Problem to solve
Leave out the pictures and reproduce all of the data exactly.
Supplied data Block Start
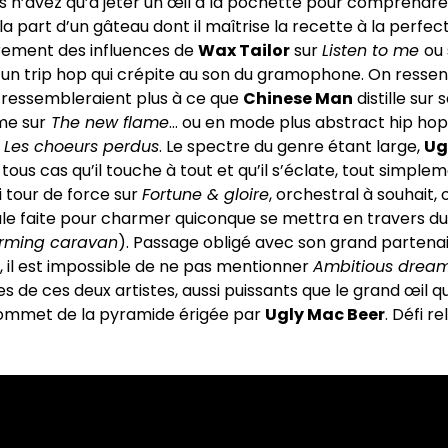
us n’avez qu’à jeter un œil à la pochette pour comprendre
e la part d’un gâteau dont il maîtrise la recette à la perfect
irement des influences de
Wax Tailor
sur
Listen to me
ou 
, un trip hop qui crépite au son du gramophone. On ress
 ressembleraient plus à ce que
Chinese Man
distille sur 
e sur
The new flame
… ou en mode plus abstract hip hop
r
Les choeurs perdus
. Le spectre du genre étant large,
Ug
us cas qu’il touche à tout et qu’il s’éclate, tout simplemen
i tour de force sur
Fortune & gloire
, orchestral à souhait,
ale faite pour charmer quiconque se mettra en travers d
rming caravan
). Passage obligé avec son grand partenai
, il est impossible de ne pas mentionner
Ambitious drea
s de ces deux artistes, aussi puissants que le grand œil q
ommet de la pyramide érigée par
Ugly Mac Beer
. Défi r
Supplied data Block End
Answer for this exercise
us n’avez qu’à jeter un œil à la pochette pour comprendre
e la part d’un gâteau dont il maîtrise la recette à la perfect
irement des influences de
Wax Tailor
sur
Listen to me
ou 
, un trip hop qui crépite au son du gramophone. On ress
 ressembleraient plus à ce que
Chinese Man
distille sur 
e sur
The new flame
… ou en mode plus abstract hip hop
r
Les choeurs perdus
. Le spectre du genre étant large,
Ug
us cas qu’il touche à tout et qu’il s’éclate, tout simplemen
i tour de force sur
Fortune & gloire
, orchestral à souhait,
ale faite pour charmer quiconque se mettra en travers d
rming caravan
). Passage obligé avec son grand partenai
, il est impossible de ne pas mentionner
Ambitious drea
s de ces deux artistes, aussi puissants que le grand œil q
ommet de la pyramide érigée par
Ugly Mac Beer
. Défi r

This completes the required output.